In Siria, Iraq e altre regioni di conflitto, vivono migliaia di bambini figli di combattenti stranieri, spesso in campi profughi, prigioni o istituti. Sono tra i minori più a rischio e sovente crescono in condizioni difficilissime. Molti non hanno alcuna persona di riferimento.

«Questi bambini vengono respinti due volte», ha spiegato Henrietta Fore, Direttrice generale dell’UNICEF. «Sono stigmatizzati dalle comunità in cui vivono e rifiutati dai governi. Per loro, l’accesso ai servizi di base o il rimpatrio comporta importanti sfide giuridiche, logistiche e politiche.»

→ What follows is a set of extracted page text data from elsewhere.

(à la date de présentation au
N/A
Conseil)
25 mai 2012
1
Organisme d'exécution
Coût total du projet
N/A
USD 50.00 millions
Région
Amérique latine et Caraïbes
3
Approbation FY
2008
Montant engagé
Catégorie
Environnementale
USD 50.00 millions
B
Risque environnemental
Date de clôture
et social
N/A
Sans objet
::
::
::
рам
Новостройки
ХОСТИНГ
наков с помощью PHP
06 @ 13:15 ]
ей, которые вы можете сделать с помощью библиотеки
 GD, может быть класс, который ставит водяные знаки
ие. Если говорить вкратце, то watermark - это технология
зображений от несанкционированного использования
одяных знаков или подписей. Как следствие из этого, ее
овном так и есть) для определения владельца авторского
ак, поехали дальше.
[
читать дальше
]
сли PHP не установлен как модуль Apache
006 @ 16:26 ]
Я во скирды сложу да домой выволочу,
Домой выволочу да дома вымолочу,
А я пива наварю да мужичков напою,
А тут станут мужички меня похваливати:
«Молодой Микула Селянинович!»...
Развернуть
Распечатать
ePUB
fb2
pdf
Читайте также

L’UNICEF stima che nella sola Siria questi bimbi siano quasi 29 000, la maggior parte ha meno di dodici anni. Circa 20 000 provengono dall’Iraq, gli altri da sessanta diversi paesi.

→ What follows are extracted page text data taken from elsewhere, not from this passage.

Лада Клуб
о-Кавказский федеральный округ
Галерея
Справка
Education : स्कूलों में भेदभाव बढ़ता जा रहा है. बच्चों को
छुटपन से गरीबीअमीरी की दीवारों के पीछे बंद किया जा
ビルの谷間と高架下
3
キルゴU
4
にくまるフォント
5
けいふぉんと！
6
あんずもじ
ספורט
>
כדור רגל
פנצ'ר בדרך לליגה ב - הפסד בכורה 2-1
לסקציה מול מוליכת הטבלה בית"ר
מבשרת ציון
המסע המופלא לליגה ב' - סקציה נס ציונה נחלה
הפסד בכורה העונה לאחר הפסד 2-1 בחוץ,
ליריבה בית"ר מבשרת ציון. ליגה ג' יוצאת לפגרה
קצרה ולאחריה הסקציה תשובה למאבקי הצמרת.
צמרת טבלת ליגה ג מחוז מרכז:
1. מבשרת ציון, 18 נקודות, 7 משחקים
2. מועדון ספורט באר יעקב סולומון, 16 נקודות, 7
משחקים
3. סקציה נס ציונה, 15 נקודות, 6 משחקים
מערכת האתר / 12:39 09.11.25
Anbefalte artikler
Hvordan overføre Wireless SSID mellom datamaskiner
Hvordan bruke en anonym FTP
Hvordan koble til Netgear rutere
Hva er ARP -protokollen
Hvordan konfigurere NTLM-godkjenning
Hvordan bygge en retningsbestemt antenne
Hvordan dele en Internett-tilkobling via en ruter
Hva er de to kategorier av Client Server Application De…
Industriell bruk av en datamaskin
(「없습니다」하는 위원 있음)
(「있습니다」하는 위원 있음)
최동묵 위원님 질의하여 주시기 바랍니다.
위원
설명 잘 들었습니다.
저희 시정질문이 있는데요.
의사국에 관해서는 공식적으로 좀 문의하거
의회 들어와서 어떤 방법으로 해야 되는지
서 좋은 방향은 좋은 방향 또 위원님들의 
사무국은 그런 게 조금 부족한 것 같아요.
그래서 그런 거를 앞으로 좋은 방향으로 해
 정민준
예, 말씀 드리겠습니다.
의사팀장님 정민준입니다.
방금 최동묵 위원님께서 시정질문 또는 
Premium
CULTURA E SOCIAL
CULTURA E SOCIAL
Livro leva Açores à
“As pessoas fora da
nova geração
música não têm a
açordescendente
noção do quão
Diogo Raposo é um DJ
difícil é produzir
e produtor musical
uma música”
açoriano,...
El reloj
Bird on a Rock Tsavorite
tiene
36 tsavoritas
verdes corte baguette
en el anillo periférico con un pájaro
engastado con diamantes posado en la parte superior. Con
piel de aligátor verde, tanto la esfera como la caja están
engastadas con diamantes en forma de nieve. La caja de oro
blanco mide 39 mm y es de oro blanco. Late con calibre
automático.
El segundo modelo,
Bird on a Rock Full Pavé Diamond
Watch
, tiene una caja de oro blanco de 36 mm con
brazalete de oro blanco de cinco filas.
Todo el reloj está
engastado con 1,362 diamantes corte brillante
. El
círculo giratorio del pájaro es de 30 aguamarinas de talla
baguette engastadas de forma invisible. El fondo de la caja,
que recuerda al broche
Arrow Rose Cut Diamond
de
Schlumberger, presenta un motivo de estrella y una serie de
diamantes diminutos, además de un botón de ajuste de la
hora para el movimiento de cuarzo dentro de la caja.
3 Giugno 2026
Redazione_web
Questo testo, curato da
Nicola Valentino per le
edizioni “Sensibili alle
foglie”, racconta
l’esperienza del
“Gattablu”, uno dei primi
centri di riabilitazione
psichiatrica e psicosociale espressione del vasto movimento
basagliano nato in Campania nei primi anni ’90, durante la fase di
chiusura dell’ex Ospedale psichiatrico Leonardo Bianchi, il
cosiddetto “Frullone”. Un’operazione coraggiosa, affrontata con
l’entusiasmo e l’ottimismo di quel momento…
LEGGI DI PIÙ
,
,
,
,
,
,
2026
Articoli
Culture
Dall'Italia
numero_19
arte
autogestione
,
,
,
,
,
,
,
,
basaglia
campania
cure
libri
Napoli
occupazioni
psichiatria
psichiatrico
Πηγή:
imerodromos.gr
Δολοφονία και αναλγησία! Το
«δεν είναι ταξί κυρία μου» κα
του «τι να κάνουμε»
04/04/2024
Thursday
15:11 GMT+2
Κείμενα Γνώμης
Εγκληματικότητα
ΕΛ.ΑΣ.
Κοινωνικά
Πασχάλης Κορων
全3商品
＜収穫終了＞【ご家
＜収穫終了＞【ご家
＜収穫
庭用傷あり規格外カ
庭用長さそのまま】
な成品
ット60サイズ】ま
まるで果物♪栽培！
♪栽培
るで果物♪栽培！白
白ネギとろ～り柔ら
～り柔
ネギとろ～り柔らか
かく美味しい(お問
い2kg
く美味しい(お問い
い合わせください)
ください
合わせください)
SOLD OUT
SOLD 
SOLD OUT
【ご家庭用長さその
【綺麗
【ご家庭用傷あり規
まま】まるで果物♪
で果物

«Ogni paese ha il diritto di proteggere i propri interessi nel quadro della sicurezza nazionale», spiega Henrietta Fore. «L’UNICEF chiede a tutti gli Stati firmatari della Convenzione sui Diritti dell’Infanzia di rispettare gli impegni assunti e di proteggere i minori di diciotto anni.»

Nello specifico,

  • i bambini hanno il diritto di ricevere un documento d’identità valido del loro paese o di quello dei genitori;
  • va assolutamente evitato che questi bambini restino o diventino apolidi;
  • occorre favorire un ritorno sicuro, dignitoso e volontario nel paese d’origine e il reinserimento nella comunità;
  • un arresto va considerato come ultima opzione e deve durare il minor tempo possibile;
  • i giovani perseguibili e accusati di reati devono beneficiare di standard internazionali in materia di diritto minorile e di procedure eque.

L’UNICEF collabora con numerosi partner e governi per coordinare l’accompagnamento di questi bambini. Solo una piccolissima parte di loro ha già potuto essere rimpatriata.